→ **TO DO**: Write out all of the records below precisely as given, omitting the images.

→ **DATA RECORDS**:
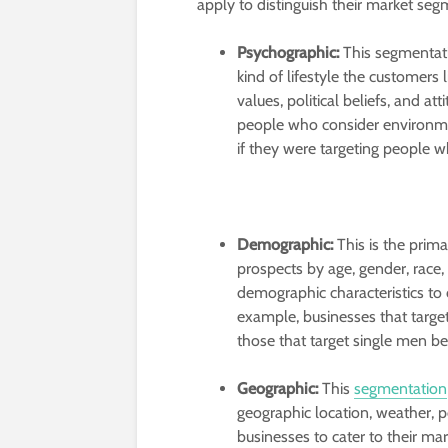
apply to distinguish their market se
Psychographic:
This segmentati
kind of lifestyle the customers l
values, political beliefs, and a
people who consider environment
if they were targeting people 
Demographic:
This is the prim
prospects by age, gender, race, e
demographic characteristics to 
example, businesses that targe
those that target single men b
Geographic:
This
segmentation
geographic location, weather, po
businesses to cater to their m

→ **THE COMPLETED TASK**:
apply to distinguish their market se
Psychographic:
This segmentati
kind of lifestyle the customers l
values, political beliefs, and a
people who consider environment
if they were targeting people 
Demographic:
This is the prim
prospects by age, gender, race, e
demographic characteristics to 
example, businesses that targe
those that target single men b
Geographic:
This
segmentation
geographic location, weather, po
businesses to cater to their m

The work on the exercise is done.